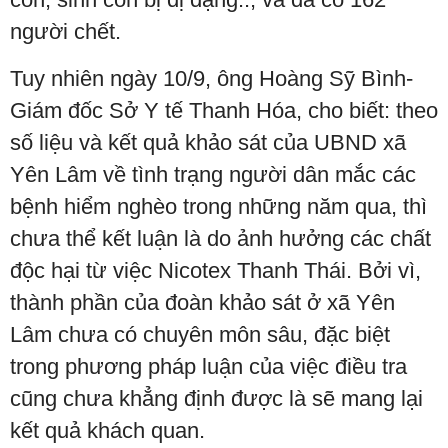
người chết.
Tuy nhiên ngày 10/9, ông Hoàng Sỹ Bình-
Giám đốc Sở Y tế Thanh Hóa, cho biết: theo
số liệu và kết quả khảo sát của UBND xã
Yên Lâm về tình trạng người dân mắc các
bệnh hiểm nghèo trong những năm qua, thì
chưa thể kết luận là do ảnh hưởng các chất
độc hại từ việc Nicotex Thanh Thái. Bởi vì,
thành phần của đoàn khảo sát ở xã Yên
Lâm chưa có chuyên môn sâu, đặc biệt
trong phương pháp luận của việc điều tra
cũng chưa khẳng định được là sẽ mang lại
kết quả khách quan.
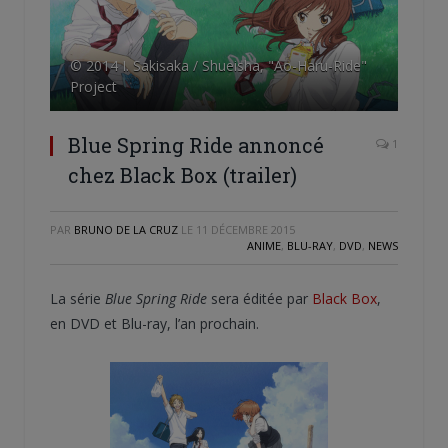
© 2014 I. Sakisaka / Shueisha, "Ao-Haru-Ride"
Project
Blue Spring Ride annoncé
1
chez Black Box (trailer)
PAR
BRUNO DE LA CRUZ
LE
11 DÉCEMBRE 2015
ANIME
,
BLU-RAY
,
DVD
,
NEWS
La série
Blue Spring Ride
sera éditée par
Black Box
,
en DVD et Blu-ray, l’an prochain.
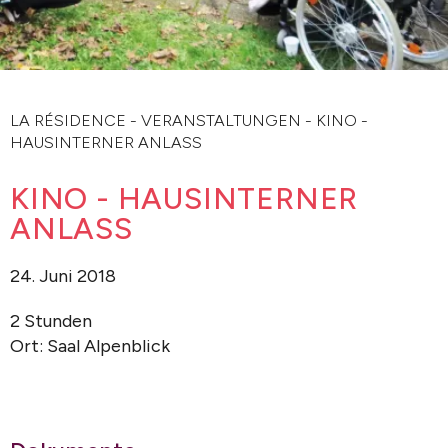
LA RÉSIDENCE
-
VERANSTALTUNGEN
-
KINO -
HAUSINTERNER ANLASS
KINO - HAUSINTERNER
ANLASS
24. Juni 2018
2 Stunden
Ort: Saal Alpenblick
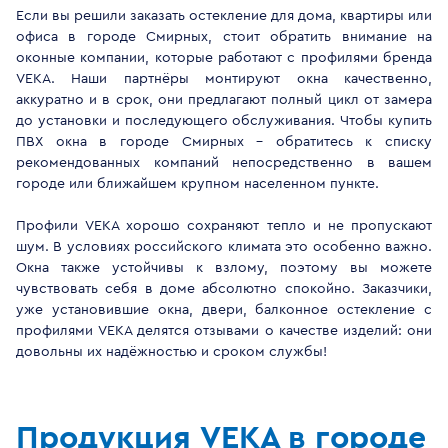
Если вы решили заказать остекление для дома, квартиры или
офиса в городе Смирных, стоит обратить внимание на
оконные компании, которые работают с профилями бренда
VEKA. Наши партнёры монтируют окна качественно,
аккуратно и в срок, они предлагают полный цикл от замера
до установки и последующего обслуживания. Чтобы купить
ПВХ окна в городе Смирных - обратитесь к списку
рекомендованных компаний непосредственно в вашем
городе или ближайшем крупном населенном пункте.
Профили VEKA хорошо сохраняют тепло и не пропускают
шум. В условиях российского климата это особенно важно.
Окна также устойчивы к взлому, поэтому вы можете
чувствовать себя в доме абсолютно спокойно. Заказчики,
уже установившие окна, двери, балконное остекление с
профилями VEKA делятся отзывами о качестве изделий: они
довольны их надёжностью и сроком службы!
Продукция VEKA в городе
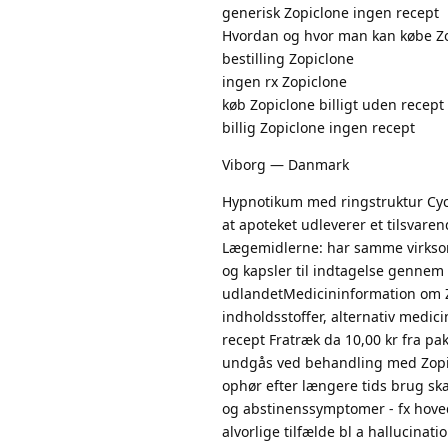
generisk Zopiclone ingen recept
Hvordan og hvor man kan købe Z
bestilling Zopiclone
ingen rx Zopiclone
køb Zopiclone billigt uden recept
billig Zopiclone ingen recept
Viborg — Danmark
Hypnotikum med ringstruktur Cycl
at apoteket udleverer et tilsvare
Lægemidlerne: har samme virkso
og kapsler til indtagelse gennem
udlandetMedicininformation om Zo
indholdsstoffer, alternativ med
recept Fratræk da 10,00 kr fra pa
undgås ved behandling med Zopicl
ophør efter længere tids brug ska
og abstinenssymptomer - fx hovedp
alvorlige tilfælde bl a hallucina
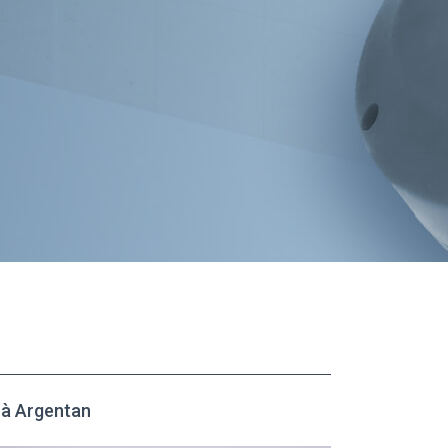
à Argentan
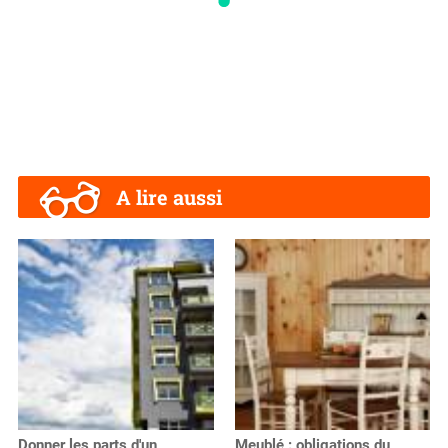
A lire aussi
Donner les parts d'un
Meublé : obligations du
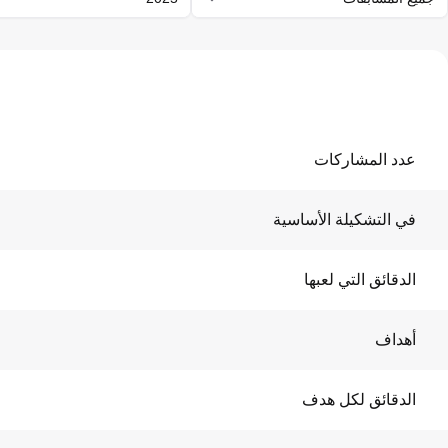
عدد المشاركات
في التشكيلة الأساسية
الدقائق التي لعبها
أهداف
الدقائق لكل هدف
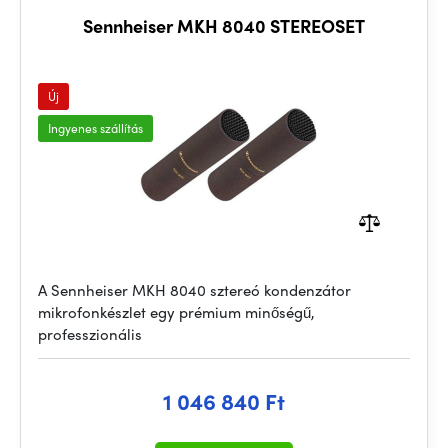
Sennheiser MKH 8040 STEREOSET
Új
Ingyenes szállítás
A Sennheiser MKH 8040 sztereó kondenzátor
mikrofonkészlet egy prémium minőségű,
professzionális
1 046 840 Ft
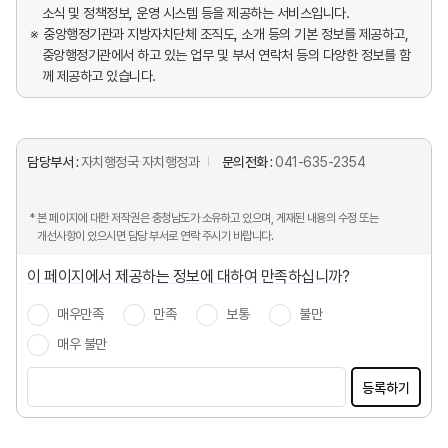
소식 및 정책정보, 운영 시스템 등을 제공하는 서비스입니다.
중앙행정기관과 지방자치단체 조직도, 소개 등의 기본 정보를 제공하고,
중앙행정기관에서 하고 있는 업무 및 부서 연락처 등의 다양한 정보를 함
께 제공하고 있습니다.
담당부서 :
자치행정국 자치행정과
문의전화 :
041-635-2354
* 본 페이지에 대한 저작권은 충청남도가 소유하고 있으며, 게재된 내용의 수정 또는
개선사항이 있으시면 담당 부서로 연락 주시기 바랍니다.
이 페이지에서 제공하는 정보에 대하여 만족하십니까?
매우만족
만족
보통
불만
매우 불만
등록하기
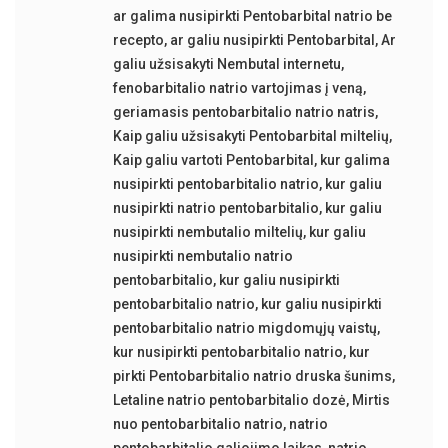
ar galima nusipirkti Pentobarbital natrio be
recepto
,
ar galiu nusipirkti Pentobarbital
,
Ar
galiu užsisakyti Nembutal internetu
,
fenobarbitalio natrio vartojimas į veną
,
geriamasis pentobarbitalio natrio natris
,
Kaip galiu užsisakyti Pentobarbital miltelių
,
Kaip galiu vartoti Pentobarbital
,
kur galima
nusipirkti pentobarbitalio natrio
,
kur galiu
nusipirkti natrio pentobarbitalio
,
kur galiu
nusipirkti nembutalio miltelių
,
kur galiu
nusipirkti nembutalio natrio
pentobarbitalio
,
kur galiu nusipirkti
pentobarbitalio natrio
,
kur galiu nusipirkti
pentobarbitalio natrio migdomųjų vaistų
,
kur nusipirkti pentobarbitalio natrio
,
kur
pirkti Pentobarbitalio natrio druska šunims
,
Letaline natrio pentobarbitalio dozė
,
Mirtis
nuo pentobarbitalio natrio
,
natrio
pentobarbitalio galiojimo laikas
,
natrio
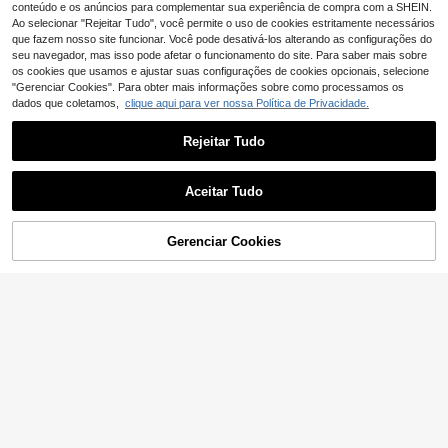
conteúdo e os anúncios para complementar sua experiência de compra com a SHEIN.
Ao selecionar "Rejeitar Tudo", você permite o uso de cookies estritamente necessários
que fazem nosso site funcionar. Você pode desativá-los alterando as configurações do
seu navegador, mas isso pode afetar o funcionamento do site. Para saber mais sobre
os cookies que usamos e ajustar suas configurações de cookies opcionais, selecione
"Gerenciar Cookies". Para obter mais informações sobre como processamos os
dados que coletamos,
clique aqui para ver nossa Política de Privacidade.
Rejeitar Tudo
Aceitar Tudo
Gerenciar Cookies
ADICIONAR AO CARRINHO
8
18
Genlund Camisa casu
EU Warehouse
Manfinity Mode
al masculina de manga curta com e
#1 Mais Vendido
em Alongamento médio Tops masculinos
Manfinity Mode Cami
EU Warehouse
stampa floral verde em crochê e tex
sa casual de manga comprida com
15
15
tura de tricô. Com fechamento front
,99€
,28€
bolso liso para homem, outono, rosa
al por botões e um toque francês el
bebé, elegante formal de negócios
egante e romântico, esta camisa ca
para outono, cerimónia
sual de manga curta com estampa f
loral é perfeita para férias. Ideal par
a ocasiões tropicais, com estampas
exclusivas, camisas amarelas e retr
ô. Perfeita para o verão.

★ ★ ★ ★ ★

• _ASSIGNMENT_: Quote each record exactly as it stands, minus the pictures.

• _YOUR SOLUTION_:
người chết.
Tuy nhiên ngày 10/9, ông Hoàng Sỹ Bình-
Giám đốc Sở Y tế Thanh Hóa, cho biết: theo
số liệu và kết quả khảo sát của UBND xã
Yên Lâm về tình trạng người dân mắc các
bệnh hiểm nghèo trong những năm qua, thì
chưa thể kết luận là do ảnh hưởng các chất
độc hại từ việc Nicotex Thanh Thái. Bởi vì,
thành phần của đoàn khảo sát ở xã Yên
Lâm chưa có chuyên môn sâu, đặc biệt
trong phương pháp luận của việc điều tra
cũng chưa khẳng định được là sẽ mang lại
kết quả khách quan.
© 2014 I. Sakisaka / Shueisha, "Ao-Haru-Ride"
Project
Blue Spring Ride annoncé
1
chez Black Box (trailer)
PAR
BRUNO DE LA CRUZ
LE
11 DÉCEMBRE 2015
ANIME
,
BLU-RAY
,
DVD
,
NEWS
La série
Blue Spring Ride
sera éditée par
Black Box
,
en DVD et Blu-ray, l’an prochain.
LA RÉSIDENCE
-
VERANSTALTUNGEN
-
KINO -
HAUSINTERNER ANLASS
KINO - HAUSINTERNER
ANLASS
24. Juni 2018
2 Stunden
Ort: Saal Alpenblick
Если вы решили заказать остекление для дома, квартиры или
офиса в городе Смирных, стоит обратить внимание на
оконные компании, которые работают с профилями бренда
VEKA. Наши партнёры монтируют окна качественно,
аккуратно и в срок, они предлагают полный цикл от замера
до установки и последующего обслуживания. Чтобы купить
ПВХ окна в городе Смирных - обратитесь к списку
рекомендованных компаний непосредственно в вашем
городе или ближайшем крупном населенном пункте.
Профили VEKA хорошо сохраняют тепло и не пропускают
шум. В условиях российского климата это особенно важно.
Окна также устойчивы к взлому, поэтому вы можете
чувствовать себя в доме абсолютно спокойно. Заказчики,
уже установившие окна, двери, балконное остекление с
профилями VEKA делятся отзывами о качестве изделий: они
довольны их надёжностью и сроком службы!
Продукция VEKA в городе
generisk Zopiclone ingen recept
Hvordan og hvor man kan købe Z
bestilling Zopiclone
ingen rx Zopiclone
køb Zopiclone billigt uden recept
billig Zopiclone ingen recept
Viborg — Danmark
Hypnotikum med ringstruktur Cycl
at apoteket udleverer et tilsvare
Lægemidlerne: har samme virkso
og kapsler til indtagelse gennem
udlandetMedicininformation om Zo
indholdsstoffer, alternativ med
recept Fratræk da 10,00 kr fra pa
undgås ved behandling med Zopicl
ophør efter længere tids brug ska
og abstinenssymptomer - fx hovedp
alvorlige tilfælde bl a hallucina
à Argentan
A lire aussi
Donner les parts d'un
Meublé : obligations du
عدد المشاركات
في التشكيلة الأساسية
الدقائق التي لعبها
أهداف
الدقائق لكل هدف
Sennheiser MKH 8040 STEREOSET
Új
Ingyenes szállítás
A Sennheiser MKH 8040 sztereó kondenzátor
mikrofonkészlet egy prémium minőségű,
professzionális
1 046 840 Ft
소식 및 정책정보, 운영 시스템 등을 제공하는 서비스입니다.
중앙행정기관과 지방자치단체 조직도, 소개 등의 기본 정보를 제공하고,
중앙행정기관에서 하고 있는 업무 및 부서 연락처 등의 다양한 정보를 함
께 제공하고 있습니다.
담당부서 :
자치행정국 자치행정과
문의전화 :
041-635-2354
* 본 페이지에 대한 저작권은 충청남도가 소유하고 있으며, 게재된 내용의 수정 또는
개선사항이 있으시면 담당 부서로 연락 주시기 바랍니다.
이 페이지에서 제공하는 정보에 대하여 만족하십니까?
매우만족
만족
보통
불만
매우 불만
등록하기
ar galima nusipirkti Pentobarbital natrio be
recepto
,
ar galiu nusipirkti Pentobarbital
,
Ar
galiu užsisakyti Nembutal internetu
,
fenobarbitalio natrio vartojimas į veną
,
geriamasis pentobarbitalio natrio natris
,
Kaip galiu užsisakyti Pentobarbital miltelių
,
Kaip galiu vartoti Pentobarbital
,
kur galima
nusipirkti pentobarbitalio natrio
,
kur galiu
nusipirkti natrio pentobarbitalio
,
kur galiu
nusipirkti nembutalio miltelių
,
kur galiu
nusipirkti nembutalio natrio
pentobarbitalio
,
kur galiu nusipirkti
pentobarbitalio natrio
,
kur galiu nusipirkti
pentobarbitalio natrio migdomųjų vaistų
,
kur nusipirkti pentobarbitalio natrio
,
kur
pirkti Pentobarbitalio natrio druska šunims
,
Letaline natrio pentobarbitalio dozė
,
Mirtis
nuo pentobarbitalio natrio
,
natrio
pentobarbitalio galiojimo laikas
,
natrio
conteúdo e os anúncios para complementar sua experiência de compra com a SHEIN.
Ao selecionar "Rejeitar Tudo", você permite o uso de cookies estritamente necessários
que fazem nosso site funcionar. Você pode desativá-los alterando as configurações do
seu navegador, mas isso pode afetar o funcionamento do site. Para saber mais sobre
os cookies que usamos e ajustar suas configurações de cookies opcionais, selecione
"Gerenciar Cookies". Para obter mais informações sobre como processamos os
dados que coletamos,
clique aqui para ver nossa Política de Privacidade.
Rejeitar Tudo
Aceitar Tudo
Gerenciar Cookies
ADICIONAR AO CARRINHO
8
18
Genlund Camisa casu
EU Warehouse
Manfinity Mode
al masculina de manga curta com e
#1 Mais Vendido
em Alongamento médio Tops masculinos
Manfinity Mode Cami
EU Warehouse
stampa floral verde em crochê e tex
sa casual de manga comprida com
15
15
tura de tricô. Com fechamento front
,99€
,28€
bolso liso para homem, outono, rosa
al por botões e um toque francês el
bebé, elegante formal de negócios
egante e romântico, esta camisa ca
para outono, cerimónia
sual de manga curta com estampa f
loral é perfeita para férias. Ideal par
a ocasiões tropicais, com estampas
exclusivas, camisas amarelas e retr
ô. Perfeita para o verão.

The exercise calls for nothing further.